Après l'échec de la CMP, nous examinons aujourd'hui en nouvelle lecture le projet de loi organisant la sortie de l'état d'urgence sanitaire. Comme nous l'avons déjà dit, contrairement à ce qu'il prétend, ce texte n'organise pas la sortie de l'état d'urgence sanitaire, mais en proroge les principales mesures : la restriction de la liberté de circulation, la fermeture d'établissements recevant du public, et des contraintes pouvant aller jusqu'à l'interdiction de réunion et de manifestation.
On dirait que le Gouvernement ne sait pas exactement où il nous emmène. D'un côté il nous dit que nous sommes sortis du confinement, et d'un autre qu'on y reste quand même : bref, on fait un pas en avant et un pas de côté. Il nous propose aussi de légiférer au cas où certaines dispositions seraient nécessaires, au motif que nous suspendrons nos travaux cet été. Tout cela n'est pas très compréhensible.
Certes, nous sortons d'une période dramatique. Il y a eu des milliers de morts et nous avons vécu dans l'angoisse. Il était donc normal de prendre des dispositions telles que l'instauration de l'état d'urgence sanitaire. Mais aujourd'hui, je ne vois pas sur quel fondement le Gouvernement nous invente une troisième voie qui ne correspond ni au droit commun ni à l'exception : une sorte de transition, et qui, surtout, durera jusqu'au mois d'octobre. On pourrait à la limite comprendre une prorogation pendant le mois d'août, lorsque l'Assemblée ne siégera pas ; mais pourquoi faire durer aussi longtemps des dispositions qui, de fait, organisent l'état d'urgence sous une autre forme ?
Les sénateurs avaient encadré ce régime transitoire d'une manière beaucoup plus satisfaisante en supprimant la possibilité, pour le Gouvernement, d'interdire déplacements et manifestations et en maintenant le pouvoir de réglementer l'accès aux transports et l'ouverture des établissements accueillant du public. Les évolutions introduites par le Sénat se rapprochaient ainsi des demandes du groupe Socialistes et apparentés. S'agissant de la liberté de manifestation, autre point auquel nous sommes très attachés, le Sénat avait supprimé le régime d'autorisation préalable créé par l'Assemblée nationale. Malheureusement, la CMP n'a pas suivi ces propositions.

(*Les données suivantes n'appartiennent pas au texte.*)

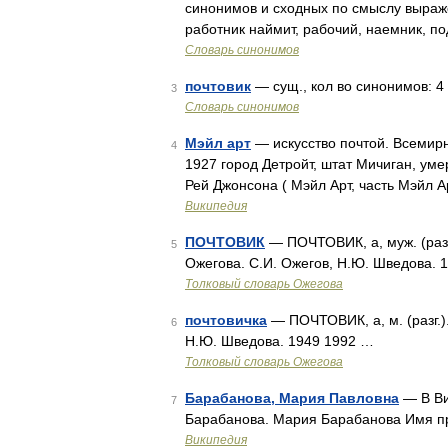
синонимов и сходных по смыслу выражен
работник наймит, рабочий, наемник, по
Словарь синонимов
почтовик
— сущ., кол во синонимов: 4 
3
Словарь синонимов
Мэйл арт
— искусство почтой. Всемирн
4
1927 город Детройт, штат Мичиган, уме
Рей Джонсона ( Мэйл Арт, часть Мэйл 
Википедия
ПОЧТОВИК
— ПОЧТОВИК, а, муж. (разг.
5
Ожегова. С.И. Ожегов, Н.Ю. Шведова. 
Толковый словарь Ожегова
почтовичка
— ПОЧТОВИК, а, м. (разг.)
6
Н.Ю. Шведова. 1949 1992 …
Толковый словарь Ожегова
Барабанова, Мария Павловна
— В Ви
7
Барабанова. Мария Барабанова Имя п
Википедия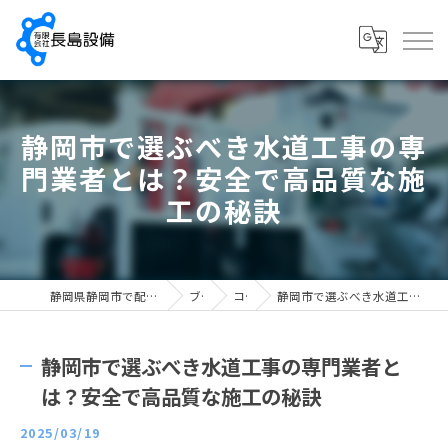
静岡市で選ぶべき水道工事の専
門業者とは？安全で高品質な施
工の秘訣
静岡県静岡市で配管工の求人なら有限会社長島設備
ブログ
コラム
静岡市で選ぶべき水道工事の専門業者とは？安全で高品質な施工の秘訣
静岡市で選ぶべき水道工事の専門業者と
は？安全で高品質な施工の秘訣
2025/03/19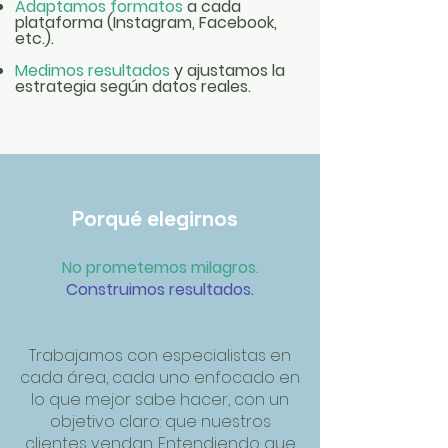
Adaptamos formatos
a cada
plataforma (Instagram, Facebook,
etc.).
Medimos resultados
y ajustamos la
estrategia según datos reales.
Porqué elegirnos
No prometemos milagros.
Construimos resultados.
Trabajamos con especialistas en
cada área, cada uno enfocado en
lo que mejor sabe hacer, con un
objetivo claro: que nuestros
clientes vendan. Entendiendo que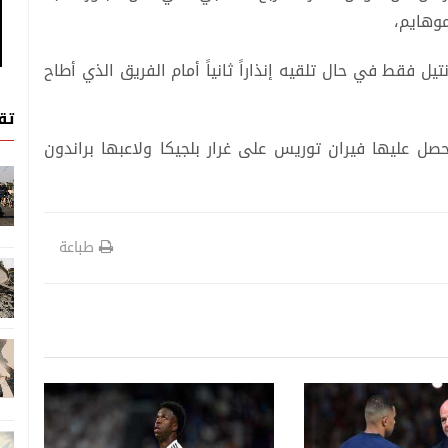
 موهايم،
يل فقط في حال تلقيه إنذاراً ثانياً أمام الفريق الذي أطاح
تق
حصل عليها فيران توريس على غرار بلجيكا ولاعبها براندون
طباعة
رياضة
رياضة
06 اغسطس, 2026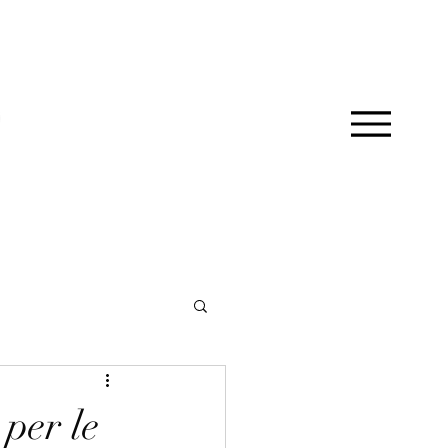
 per le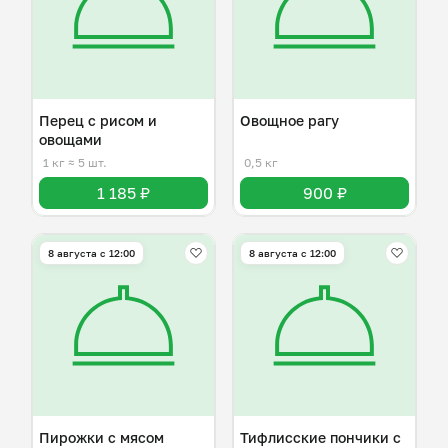
Перец с рисом и
Овощное рагу
овощами
1 кг
≈ 5 шт.
0,5 кг
1 185 ₽
900 ₽
8 августа с 12:00
8 августа с 12:00
Пирожки с мясом
Тифлисские пончики с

Dans le texte initial, vous avez maintenu une mesure qui nous pose problème : le fait de conserver pour une durée beaucoup plus longue les données personnelles collectées par les brigades médicales. Cette exploitation prolongée s'appuie certes sur des motifs raisonnables, mais, s'agissant de données à caractère sensible, elle nous apparaît regrettable. Nous sommes donc dubitatifs devant cette modification de règles que nous avons adoptées très récemment.
En somme, nous considérons que vous utilisez l'urgence sanitaire pour faire entrer peu à peu notre société dans une sorte d'état d'exception, ce qui nous semble très dangereux pour les libertés publiques. C'est pourquoi, en l'état, le groupe Socialistes et apparentés ne peut que s'opposer à ce texte. En effet, nous souhaitons défendre le respect plein et entier de nos libertés.